March 22, 2013


Bruce McDonald, 2008

          Grant Mazzy (Stephen McHattie) is a lifer alcohol-fueled disc-jockey who drags himself into a snow-covered dreary studio to do his night shift - expecting it to be a very typical broadcast. He soon realizes the impending blizzard has also brought something else with it, a mysterious virus that has an immediate sweeping effect on the small town of Pontypool. Soon enough it makes its way to the Studio where he is left with limited resources, company, and the facts on what is causing it. His two producers, Sydney Briar (Lisa Houle) and Laurel-Ann Drummond (Georgina Reilly) look to him for guidance, and he is left to rely on his experience and quick-wit.
          This film is rather refreshing given the already over-saturated pool of zombie films. It's a twist on the genre that I have not seen before, and was quite surprised and impressed when it revealed itself. I really liked the bleak colors used and the look of the aged studio with its paint-peeling walls and long neglected decor. McHattie and Houle really stood out in their roles.

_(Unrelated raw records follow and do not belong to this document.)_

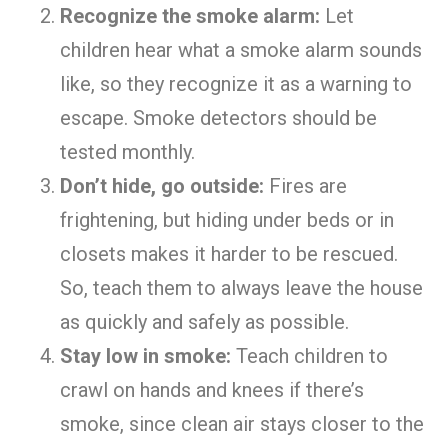
Recognize the smoke alarm:
Let
children hear what a smoke alarm sounds
like, so they recognize it as a warning to
escape. Smoke detectors should be
tested monthly.
Don’t hide, go outside:
Fires are
frightening, but hiding under beds or in
closets makes it harder to be rescued.
So, teach them to always leave the house
as quickly and safely as possible.
Stay low in smoke:
Teach children to
crawl on hands and knees if there’s
smoke, since clean air stays closer to the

The filmmaker really played with audio which seems to be a less-traveled road where zombie film-makers tend to rely more on heavily stylized gore. There is a scene in the first act where Grant Mazzy pulls over on the side of the road after he drops his cell phone on the passenger-side floor. A woman who he believes is his daughter knocks on his door and he immediately realizes is a hallucination. As she disappears there is an ambient, repetitive voice that echoes for about 10 seconds or so. The subtlety of that moment haunted me and stuck with me more than any other single moment in the film. McDonald was able to hold onto that technique though, and it continued to play out through the rest of the film in slightly varied incarnations.

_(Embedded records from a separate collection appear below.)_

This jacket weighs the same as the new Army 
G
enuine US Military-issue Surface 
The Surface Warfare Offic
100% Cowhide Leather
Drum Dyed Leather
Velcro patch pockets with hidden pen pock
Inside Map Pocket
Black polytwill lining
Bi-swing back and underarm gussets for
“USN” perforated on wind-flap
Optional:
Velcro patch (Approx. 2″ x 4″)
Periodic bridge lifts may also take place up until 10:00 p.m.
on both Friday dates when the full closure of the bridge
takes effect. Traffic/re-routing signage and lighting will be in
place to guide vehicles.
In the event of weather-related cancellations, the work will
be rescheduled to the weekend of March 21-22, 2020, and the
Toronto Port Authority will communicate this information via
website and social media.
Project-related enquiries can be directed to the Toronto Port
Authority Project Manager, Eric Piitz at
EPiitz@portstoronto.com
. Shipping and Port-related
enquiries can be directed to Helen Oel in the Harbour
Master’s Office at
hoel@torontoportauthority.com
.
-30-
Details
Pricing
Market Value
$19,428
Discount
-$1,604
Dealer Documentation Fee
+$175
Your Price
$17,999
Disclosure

          You serve as Grant Mazzy's invisible companion over the course of the night. Grant Mazzy is lonesome yet approachable. He seems heart-torn but remains a curious intellectual. You later end up dealing with the same level of uncertainty as he is, where the frantic speculators make phone calls to the studio which ultimately turns into actual physical bodies OUTSIDE the studio doors. You need to feel comfortable with Grant Mazzy because he's all you got. And it's not so bad.